**WHAT TO PRODUCE:** Print exactly and only the lines that run from the one containing "心がきらめくアンチエイジング講座" through the end of the material, please, omitting pictures.
**** RECORDS FOR THE TASK
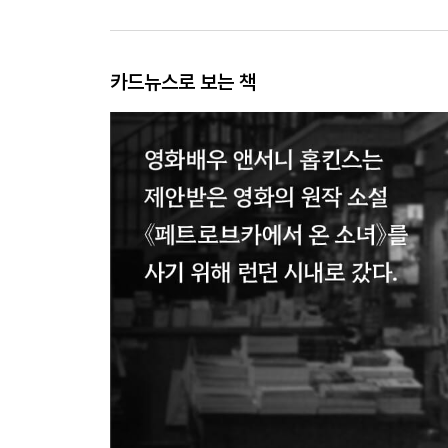
카드뉴스로 보는 책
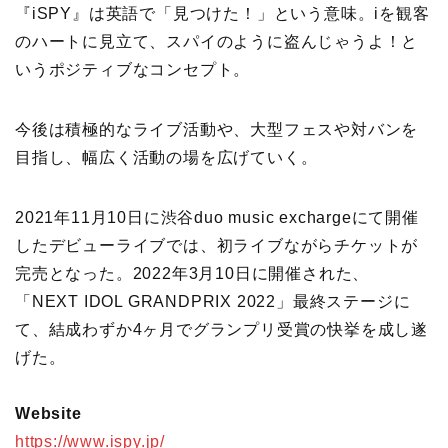
『iSPY』は英語で「見つけた！」という意味。iを観客
のハートに見立て、スパイのように盗んじゃうよ！と
いうポジティブなコンセプト。
今後は積極的なライブ活動や、大型フェスや対バンを
目指し、幅広く活動の場を広げていく。
2021年11月10日に渋谷duo music exchargeにて開催
したデビューライブでは、初ライブながらチケットが
完売となった。2022年3月10日に開催された、
「NEXT IDOL GRANDPRIX 2022」最終ステージに
て、結成わずか4ヶ月でグランプリ受賞の快挙を成し遂
げた。
Website
https://www.ispy.jp/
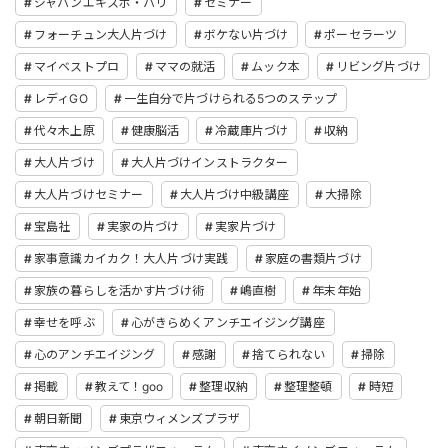
ジャパンエキスポ・パリ
セミナー
フォーチュン大人片づけ
ボケない片づけ
ポーセラーツ
マイベストプロ
ママの就活
ムック本
リビング片づけ
レディGO
一生自分で片づけられる5つのステップ
代々木上原
健康脳活
冷蔵庫片づけ
収納
大人片づけ
大人片づけインストラクター
大人片づけセミナー
大人片づけ中級講座
大掃除
宝島社
実家の片づけ
実家片づけ
家事意識カイカク！大人片づけ実践
家庭の書類片づけ
家族の暮らしを活かす片づけ術
嶋直樹
年末年始
幸せを呼ぶ
心がきらめくアンチエイジング講座
心のアンチエイジング
感謝
捨てられない
掃除
掲載
教えて！goo
整理収納
整理整頓
時短
朝日新聞
東京ウィメンズプラザ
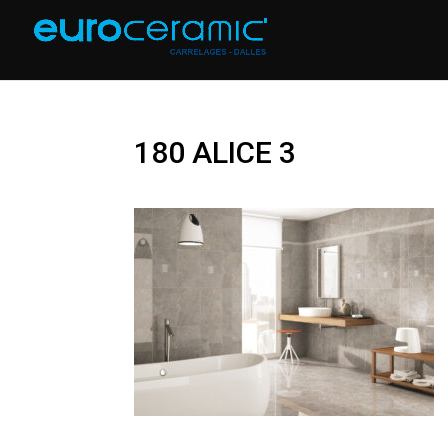
180 ALICE 3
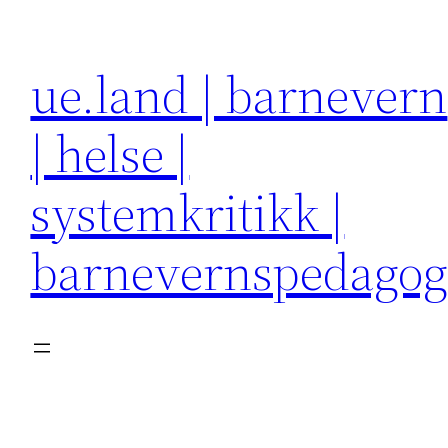
Hopp
til
ue.land | barnevern
innhold
| helse |
systemkritikk |
barnevernspedago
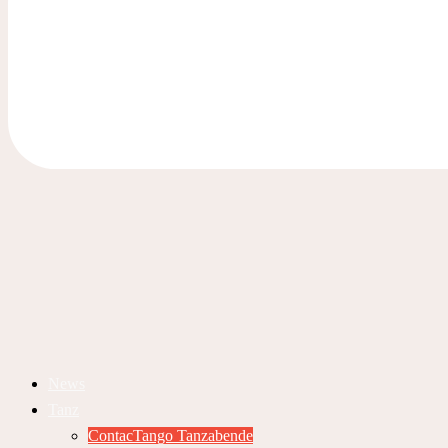
News
Tanz
ContacTango Tanzabende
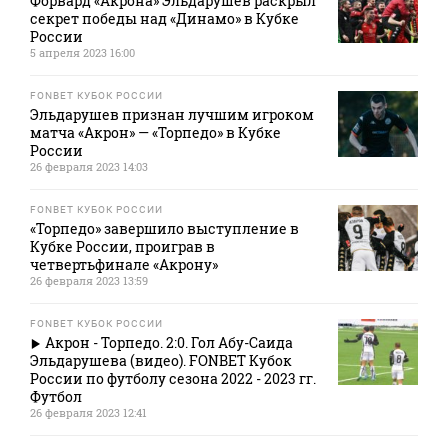
Форвард «Акрона» Эльдарушев раскрыл
секрет победы над «Динамо» в Кубке
России
5 апреля 2023 16:00
FONBET КУБОК РОССИИ
Эльдарушев признан лучшим игроком
матча «Акрон» — «Торпедо» в Кубке
России
26 февраля 2023 14:03
FONBET КУБОК РОССИИ
«Торпедо» завершило выступление в
Кубке России, проиграв в
четвертьфинале «Акрону»
26 февраля 2023 13:59
FONBET КУБОК РОССИИ
Акрон - Торпедо. 2:0. Гол Абу-Саида
Эльдарушева (видео). FONBET Кубок
России по футболу сезона 2022 - 2023 гг.
Футбол
26 февраля 2023 12:41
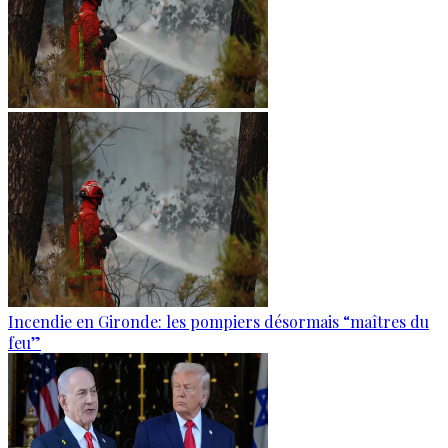
Incendie en Gironde: les pompiers désormais “maîtres du
feu”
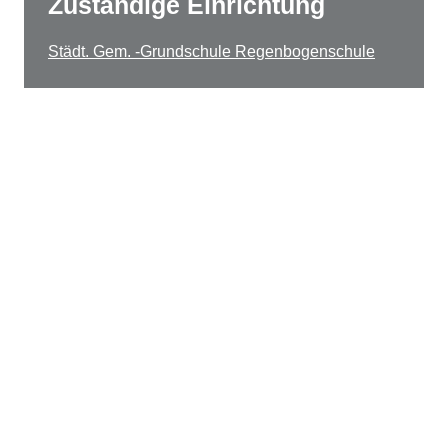
Zuständige Einrichtung
Städt. Gem. -Grundschule Regenbogenschule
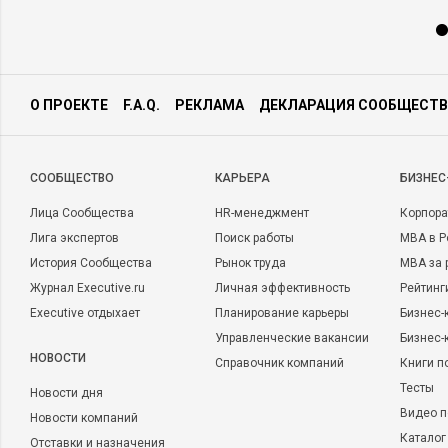
О ПРОЕКТЕ
F.A.Q.
РЕКЛАМА
ДЕКЛАРАЦИЯ СООБЩЕСТВ
CООБЩЕСТВО
КАРЬЕРА
БИЗНЕС
Лица Сообщества
HR-менеджмент
Корпора
Лига экспертов
Поиск работы
MBA в Р
История Сообщества
Рынок труда
MBA за 
Журнал Executive.ru
Личная эффективность
Рейтинг
Executive отдыхает
Планирование карьеры
Бизнес-
Управленческие вакансии
Бизнес-
НОВОСТИ
Справочник компаний
Книги п
Тесты
Новости дня
Видео п
Новости компаний
Каталог
Отставки и назначения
********
**SOLUTION BELOW:**
心がきらめくアンチエイジング講座
心のアンチエイジング
感謝
捨てられない
掃除
掲載
教えて！goo
整理収納
整理整頓
時短
朝日新聞
東京ウィメンズプラザ
180 ALICE 3
Hopp
til
ue.land | barnevern
innhold
| helse |
systemkritikk |
barnevernspedago
News
Tanz
ContacTango Tanzabende
Форвард «Акрона» Эльдарушев раскрыл
секрет победы над «Динамо» в Кубке
России
5 апреля 2023 16:00
FONBET КУБОК РОССИИ
Эльдарушев признан лучшим игроком
матча «Акрон» — «Торпедо» в Кубке
России
26 февраля 2023 14:03
FONBET КУБОК РОССИИ
«Торпедо» завершило выступление в
Кубке России, проиграв в
четвертьфинале «Акрону»
26 февраля 2023 13:59
FONBET КУБОК РОССИИ
Акрон - Торпедо. 2:0. Гол Абу-Саида
Эльдарушева (видео). FONBET Кубок
России по футболу сезона 2022 - 2023 гг.
Футбол
26 февраля 2023 12:41
Incendie en Gironde: les pompiers désormais “maîtres du
feu”
Zuständige Einrichtung
Städt. Gem. -Grundschule Regenbogenschule
О ПРОЕКТЕ
F.A.Q.
РЕКЛАМА
ДЕКЛАРАЦИЯ СООБЩЕСТВ
CООБЩЕСТВО
КАРЬЕРА
БИЗНЕС
Лица Сообщества
HR-менеджмент
Корпора
Лига экспертов
Поиск работы
MBA в Р
История Сообщества
Рынок труда
MBA за 
Журнал Executive.ru
Личная эффективность
Рейтинг
Executive отдыхает
Планирование карьеры
Бизнес-
Управленческие вакансии
Бизнес-
НОВОСТИ
Справочник компаний
Книги п
Тесты
Новости дня
Видео п
Новости компаний
Каталог
Отставки и назначения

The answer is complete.